Most of this information would not show up in a standard report, but because the department leader is aware of the impact of these three factors on their assembly data, the assembly times they pull for the Major Tray can be properly interpreted. New technicians are understandably slower, trays with mixed up/missing instrument automatically take longer to reassemble, and interruptions will negatively impact total assembly time. Hence, the pure data is more valuable and more informed when the situational awareness of the Sterile Processing professional is added into the equation.

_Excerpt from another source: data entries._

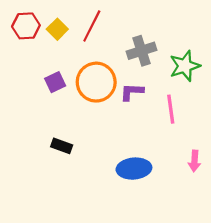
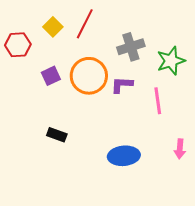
red hexagon: (26, 26) -> (18, 45), moved

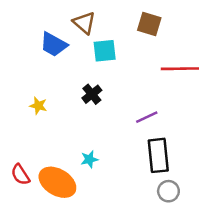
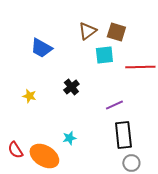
brown triangle: (84, 23) -> (87, 31), moved, turned 42
cyan square: (105, 51) -> (104, 55), moved

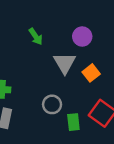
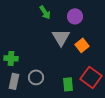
green arrow: (36, 36) -> (45, 12), moved
gray circle: (52, 104) -> (36, 77), moved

Seeking & Sustaining the Balance
Ultimately, there is no such thing as a department who can operate on data points alone, without any awareness of the potential impact of difficult-to-measure external factors. On the other hand, it is impossible to manage even the simplest of reprocessing workflows on the power of intuition alone, without some dependence on measurable data. To work and lead well in Sterile Processing, our teams must seek a healthy balance of pursuing greater data from our workflows, and intentionally bringing our deep awareness to the interpretation of what we are seeing in the numbers. Valuing data does not mean we must devalue the experience and “sixth senses” of our team members. In fact, our department data becomes even more trustworthy as those personal insights are brought to bear on the information we see in our dashboards and reports. The more data we interpret from our department processes, the smarter we get. The smarter we get, the more value our data has for improving outcomes for our patients.
As you come to understand the value of both ends of the spectrum of technology and awareness, make friends with those in your department who may be on the other end from you. You will likely have teammates who love data but struggle to pull their heads out of the proverbial cloud. Likewise, you will also have coworkers who can tell it’s a busy day as soon as they hit the parking lot, but don’t yet understand the value of scanning every case cart as it rolls into decontamination. In order to build a balanced department where both technology and awareness are valued, we will need each other’s strengths to make it happen. By collaborating, we will learn, and by learning we will improve ourselves, our departments, and our fundamental mission of safe patient care. And that’s one data point we can all get excited about.